[Collected data]
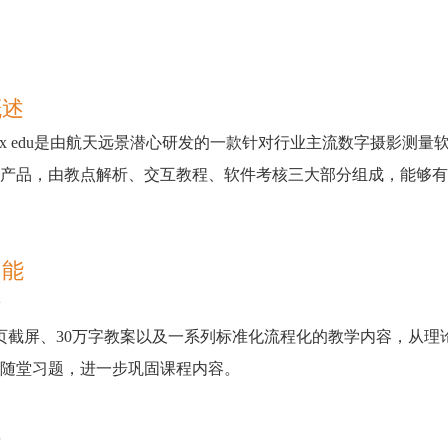
概述
atrix edu是由航天远景潜心研发的一款针对行业主流数字摄影测量
产品，由教点解析、交互教程、软件考核三大部分组成，能够有
功能
页截屏、30万字教案以及一系列标准化流程化的教学内容，从
随堂习题，进一步巩固课程内容。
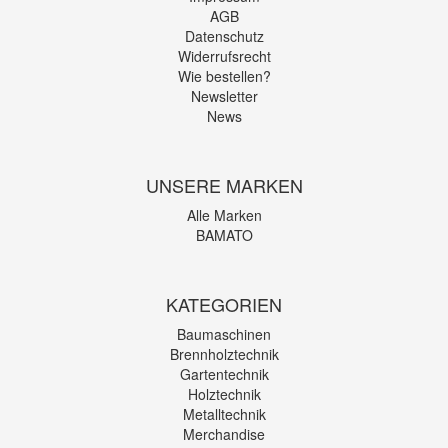
AGB
Datenschutz
Widerrufsrecht
Wie bestellen?
Newsletter
News
UNSERE MARKEN
Alle Marken
BAMATO
KATEGORIEN
Baumaschinen
Brennholztechnik
Gartentechnik
Holztechnik
Metalltechnik
Merchandise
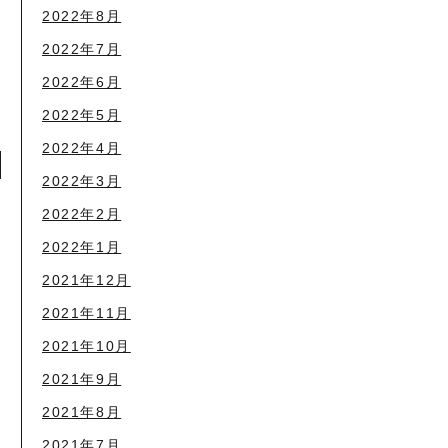
2022年8月
2022年7月
2022年6月
2022年5月
2022年4月
2022年3月
2022年2月
2022年1月
2021年12月
2021年11月
2021年10月
2021年9月
2021年8月
2021年7月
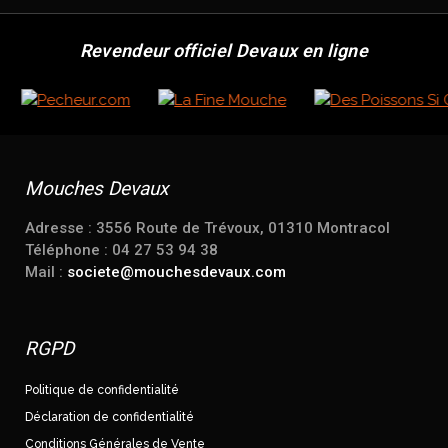
Revendeur officiel Devaux en ligne
Mouches Devaux
Adresse : 3556 Route de Trévoux, 01310 Montracol
Téléphone : 04 27 53 94 38
Mail :
societe@mouchesdevaux.com
RGPD
Politique de confidentialité
Déclaration de confidentialité
Conditions Générales de Vente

WORK ORDER: Repeat each of the records exactly as written, except for the pictures, which are to be left out.

ANSWER TO THIS PROBLEM:
概述
atrix edu是由航天远景潜心研发的一款针对行业主流数字摄影测量
产品，由教点解析、交互教程、软件考核三大部分组成，能够有
功能
页截屏、30万字教案以及一系列标准化流程化的教学内容，从
随堂习题，进一步巩固课程内容。
AGB
Datenschutz
Widerrufsrecht
Wie bestellen?
Newsletter
News
UNSERE MARKEN
Alle Marken
BAMATO
KATEGORIEN
Baumaschinen
Brennholztechnik
Gartentechnik
Holztechnik
Metalltechnik
Merchandise
2022年8月
2022年7月
2022年6月
2022年5月
2022年4月
2022年3月
2022年2月
2022年1月
2021年12月
2021年11月
2021年10月
2021年9月
2021年8月
2021年7月
Revendeur officiel Devaux en ligne
Mouches Devaux
Adresse : 3556 Route de Trévoux, 01310 Montracol
Téléphone : 04 27 53 94 38
Mail :
societe@mouchesdevaux.com
RGPD
Politique de confidentialité
Déclaration de confidentialité
Conditions Générales de Vente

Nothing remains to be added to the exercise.